### [Work to be completed]
Range to output from the entries below: the line containing "Muara Enim, kilasan.net -Pj. Bu" through the line containing "EQUIPOS COMUNICACION RED". Set it down exactly, ends included, nothing else.

..........

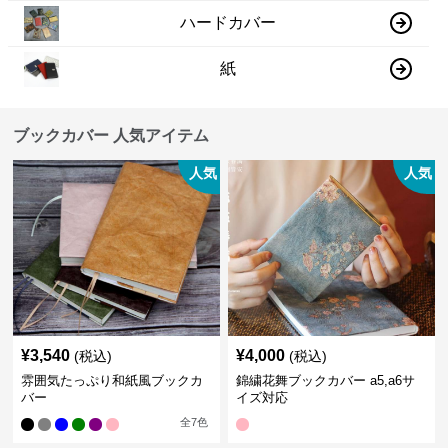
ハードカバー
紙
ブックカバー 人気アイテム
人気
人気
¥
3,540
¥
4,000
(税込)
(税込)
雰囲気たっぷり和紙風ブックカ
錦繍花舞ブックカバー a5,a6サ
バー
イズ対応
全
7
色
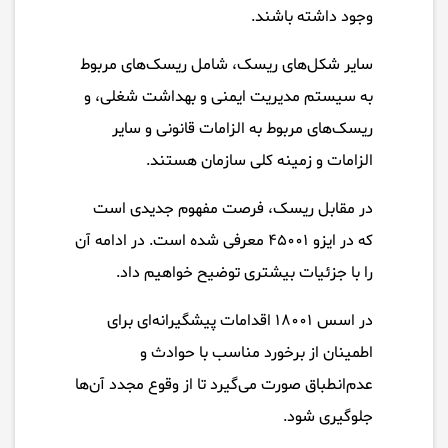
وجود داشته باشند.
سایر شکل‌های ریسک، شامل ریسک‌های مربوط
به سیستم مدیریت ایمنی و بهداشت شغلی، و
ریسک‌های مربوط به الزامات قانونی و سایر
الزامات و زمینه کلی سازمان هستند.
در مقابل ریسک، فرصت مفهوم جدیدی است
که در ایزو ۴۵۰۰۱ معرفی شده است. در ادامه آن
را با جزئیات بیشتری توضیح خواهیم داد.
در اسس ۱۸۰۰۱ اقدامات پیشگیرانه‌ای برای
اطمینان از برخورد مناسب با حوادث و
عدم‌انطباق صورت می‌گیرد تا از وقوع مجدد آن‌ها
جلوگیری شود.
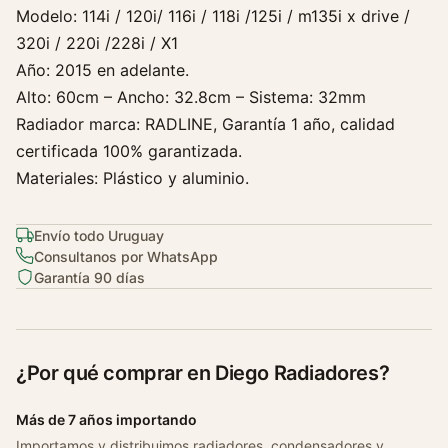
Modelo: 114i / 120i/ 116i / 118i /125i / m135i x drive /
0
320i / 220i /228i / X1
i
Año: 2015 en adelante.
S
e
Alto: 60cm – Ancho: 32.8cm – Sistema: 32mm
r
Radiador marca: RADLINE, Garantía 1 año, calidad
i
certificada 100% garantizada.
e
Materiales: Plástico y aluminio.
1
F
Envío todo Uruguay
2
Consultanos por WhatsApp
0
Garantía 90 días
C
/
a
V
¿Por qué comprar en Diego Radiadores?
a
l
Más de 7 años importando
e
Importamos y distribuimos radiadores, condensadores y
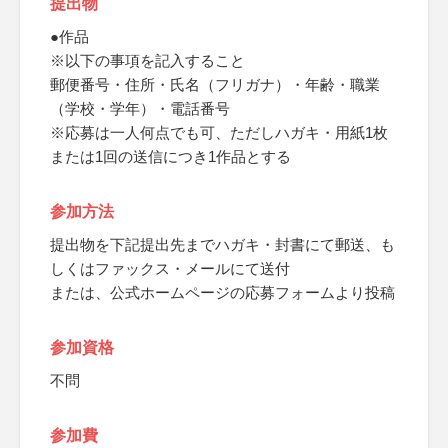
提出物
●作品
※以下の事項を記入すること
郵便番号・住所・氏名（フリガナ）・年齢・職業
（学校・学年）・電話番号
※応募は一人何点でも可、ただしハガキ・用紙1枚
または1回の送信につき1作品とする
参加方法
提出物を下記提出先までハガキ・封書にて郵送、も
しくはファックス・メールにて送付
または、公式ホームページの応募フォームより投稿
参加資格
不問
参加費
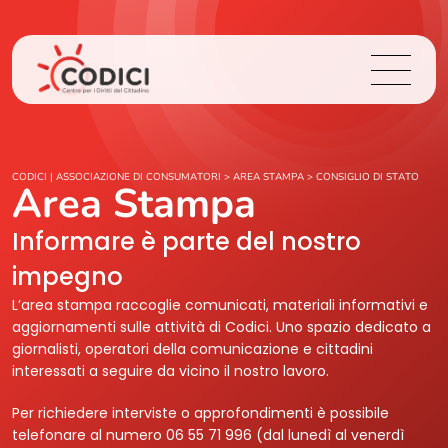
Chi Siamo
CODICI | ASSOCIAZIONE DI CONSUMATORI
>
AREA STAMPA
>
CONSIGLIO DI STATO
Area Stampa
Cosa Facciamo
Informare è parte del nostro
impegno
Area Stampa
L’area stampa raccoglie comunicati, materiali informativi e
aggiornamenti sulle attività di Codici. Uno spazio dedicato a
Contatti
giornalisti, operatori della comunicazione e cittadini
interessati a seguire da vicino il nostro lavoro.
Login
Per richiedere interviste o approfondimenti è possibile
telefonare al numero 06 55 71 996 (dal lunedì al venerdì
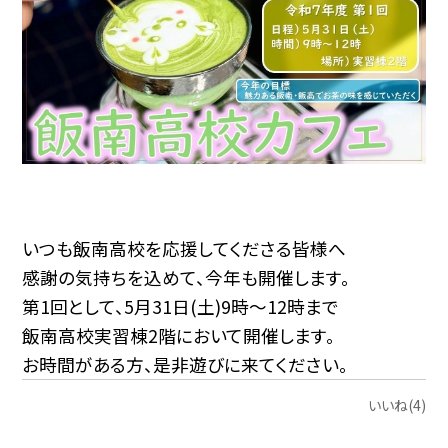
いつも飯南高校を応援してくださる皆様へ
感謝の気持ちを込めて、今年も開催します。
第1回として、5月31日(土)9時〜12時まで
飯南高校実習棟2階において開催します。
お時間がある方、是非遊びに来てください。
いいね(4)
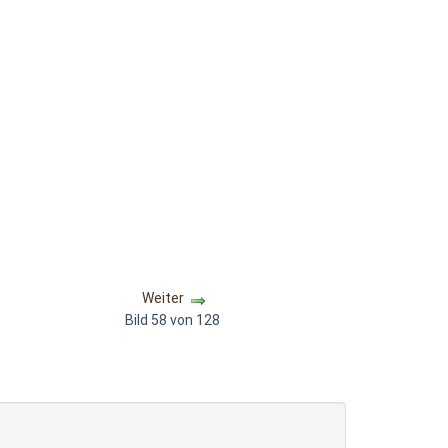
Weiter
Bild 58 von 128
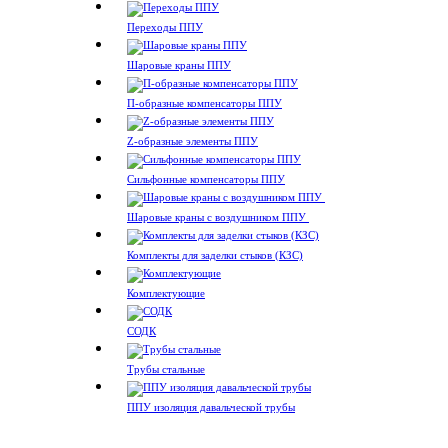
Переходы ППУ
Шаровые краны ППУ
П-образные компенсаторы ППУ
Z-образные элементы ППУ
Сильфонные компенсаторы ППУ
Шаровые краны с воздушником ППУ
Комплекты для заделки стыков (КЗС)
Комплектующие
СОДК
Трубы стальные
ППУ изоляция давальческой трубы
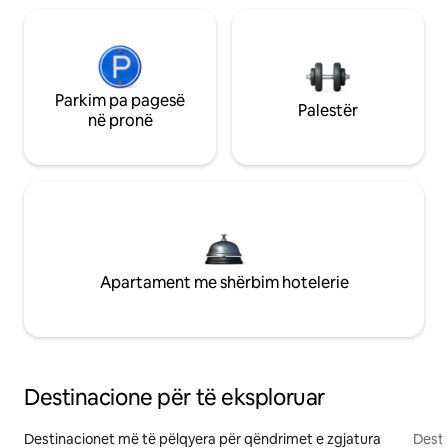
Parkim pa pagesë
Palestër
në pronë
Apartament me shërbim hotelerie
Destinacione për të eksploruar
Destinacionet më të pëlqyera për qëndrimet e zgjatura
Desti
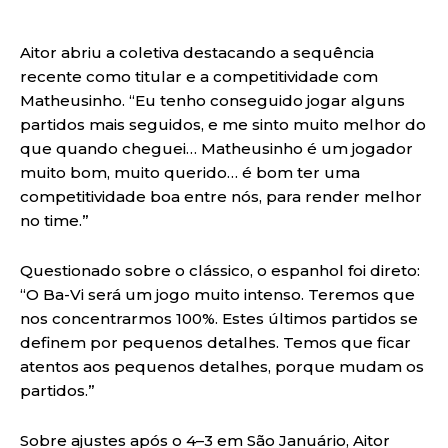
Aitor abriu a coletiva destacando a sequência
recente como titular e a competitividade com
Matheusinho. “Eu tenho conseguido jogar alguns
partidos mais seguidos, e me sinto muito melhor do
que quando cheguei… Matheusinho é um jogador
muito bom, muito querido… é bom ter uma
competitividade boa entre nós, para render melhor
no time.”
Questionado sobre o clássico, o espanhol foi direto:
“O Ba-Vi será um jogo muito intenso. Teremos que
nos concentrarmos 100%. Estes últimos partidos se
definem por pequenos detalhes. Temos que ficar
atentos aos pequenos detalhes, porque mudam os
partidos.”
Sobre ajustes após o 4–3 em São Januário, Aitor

..........

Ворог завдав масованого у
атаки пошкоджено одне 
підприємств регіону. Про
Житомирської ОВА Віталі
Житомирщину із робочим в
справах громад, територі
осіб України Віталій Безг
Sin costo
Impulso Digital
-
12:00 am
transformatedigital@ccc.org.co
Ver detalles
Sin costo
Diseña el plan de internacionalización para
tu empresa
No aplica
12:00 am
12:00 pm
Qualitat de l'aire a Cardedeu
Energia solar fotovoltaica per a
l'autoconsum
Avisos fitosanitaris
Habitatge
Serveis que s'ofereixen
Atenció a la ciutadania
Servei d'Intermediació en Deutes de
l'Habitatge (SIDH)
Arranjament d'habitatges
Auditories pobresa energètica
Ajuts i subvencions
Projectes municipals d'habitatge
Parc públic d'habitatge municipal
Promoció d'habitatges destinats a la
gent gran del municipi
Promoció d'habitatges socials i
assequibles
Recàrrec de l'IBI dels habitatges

..........

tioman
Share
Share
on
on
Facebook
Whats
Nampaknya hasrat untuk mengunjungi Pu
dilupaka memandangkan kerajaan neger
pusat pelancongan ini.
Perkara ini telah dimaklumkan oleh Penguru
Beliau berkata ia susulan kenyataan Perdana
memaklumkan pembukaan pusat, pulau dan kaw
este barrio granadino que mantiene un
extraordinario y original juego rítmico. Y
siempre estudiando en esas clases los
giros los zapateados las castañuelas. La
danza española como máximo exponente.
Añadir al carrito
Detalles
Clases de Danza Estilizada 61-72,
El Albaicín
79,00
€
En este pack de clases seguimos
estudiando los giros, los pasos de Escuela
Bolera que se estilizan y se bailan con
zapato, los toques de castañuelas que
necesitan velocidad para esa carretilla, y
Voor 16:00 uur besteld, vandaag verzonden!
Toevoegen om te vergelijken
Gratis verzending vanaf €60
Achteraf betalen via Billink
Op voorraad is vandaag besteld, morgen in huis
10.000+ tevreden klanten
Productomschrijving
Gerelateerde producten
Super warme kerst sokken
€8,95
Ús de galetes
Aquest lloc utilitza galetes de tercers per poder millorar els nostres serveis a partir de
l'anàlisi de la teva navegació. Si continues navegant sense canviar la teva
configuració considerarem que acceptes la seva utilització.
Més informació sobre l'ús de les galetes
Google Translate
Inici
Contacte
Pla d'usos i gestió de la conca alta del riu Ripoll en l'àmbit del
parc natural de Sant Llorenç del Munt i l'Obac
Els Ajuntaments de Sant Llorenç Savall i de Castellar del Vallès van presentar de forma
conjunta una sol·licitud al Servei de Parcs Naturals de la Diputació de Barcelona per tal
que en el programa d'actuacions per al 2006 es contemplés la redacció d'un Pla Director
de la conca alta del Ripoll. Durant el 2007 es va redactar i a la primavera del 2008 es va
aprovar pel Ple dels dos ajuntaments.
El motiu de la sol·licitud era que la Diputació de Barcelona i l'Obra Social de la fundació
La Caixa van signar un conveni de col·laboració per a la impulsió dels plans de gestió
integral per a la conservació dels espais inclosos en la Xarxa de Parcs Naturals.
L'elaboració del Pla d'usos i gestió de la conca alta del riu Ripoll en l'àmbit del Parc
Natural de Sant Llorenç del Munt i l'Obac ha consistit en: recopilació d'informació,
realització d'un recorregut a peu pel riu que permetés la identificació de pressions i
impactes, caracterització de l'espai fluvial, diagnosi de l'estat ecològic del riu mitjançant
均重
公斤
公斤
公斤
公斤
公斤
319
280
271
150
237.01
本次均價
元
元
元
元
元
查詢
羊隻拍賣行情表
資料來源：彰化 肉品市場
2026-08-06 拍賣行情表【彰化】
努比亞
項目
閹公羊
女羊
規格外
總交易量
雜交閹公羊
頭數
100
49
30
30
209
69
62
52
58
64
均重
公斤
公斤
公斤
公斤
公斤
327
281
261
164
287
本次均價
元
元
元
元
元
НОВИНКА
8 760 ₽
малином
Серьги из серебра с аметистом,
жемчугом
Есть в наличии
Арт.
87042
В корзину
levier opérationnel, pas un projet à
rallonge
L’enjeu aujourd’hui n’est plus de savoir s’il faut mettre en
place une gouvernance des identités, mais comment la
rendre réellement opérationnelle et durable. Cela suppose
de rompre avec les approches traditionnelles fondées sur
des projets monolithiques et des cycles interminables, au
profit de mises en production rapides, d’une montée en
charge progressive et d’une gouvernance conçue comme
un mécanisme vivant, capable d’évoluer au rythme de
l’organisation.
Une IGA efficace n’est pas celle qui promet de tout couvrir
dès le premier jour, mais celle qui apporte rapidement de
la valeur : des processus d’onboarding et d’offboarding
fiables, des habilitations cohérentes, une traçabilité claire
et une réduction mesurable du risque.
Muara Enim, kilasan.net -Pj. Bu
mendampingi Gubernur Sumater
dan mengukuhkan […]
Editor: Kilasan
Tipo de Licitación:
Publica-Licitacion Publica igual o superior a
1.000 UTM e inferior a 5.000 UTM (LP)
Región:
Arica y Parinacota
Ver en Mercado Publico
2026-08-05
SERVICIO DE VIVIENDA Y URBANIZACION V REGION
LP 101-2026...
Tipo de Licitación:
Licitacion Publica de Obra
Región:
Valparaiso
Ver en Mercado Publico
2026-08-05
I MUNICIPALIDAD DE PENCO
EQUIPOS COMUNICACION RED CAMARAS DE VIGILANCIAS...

..........

### [Answer box]
Muara Enim, kilasan.net -Pj. Bu
mendampingi Gubernur Sumater
dan mengukuhkan […]
Editor: Kilasan
Tipo de Licitación:
Publica-Licitacion Publica igual o superior a
1.000 UTM e inferior a 5.000 UTM (LP)
Región:
Arica y Parinacota
Ver en Mercado Publico
2026-08-05
SERVICIO DE VIVIENDA Y URBANIZACION V REGION
LP 101-2026...
Tipo de Licitación:
Licitacion Publica de Obra
Región:
Valparaiso
Ver en Mercado Publico
2026-08-05
I MUNICIPALIDAD DE PENCO
EQUIPOS COMUNICACION RED CAMARAS DE VIGILANCIAS...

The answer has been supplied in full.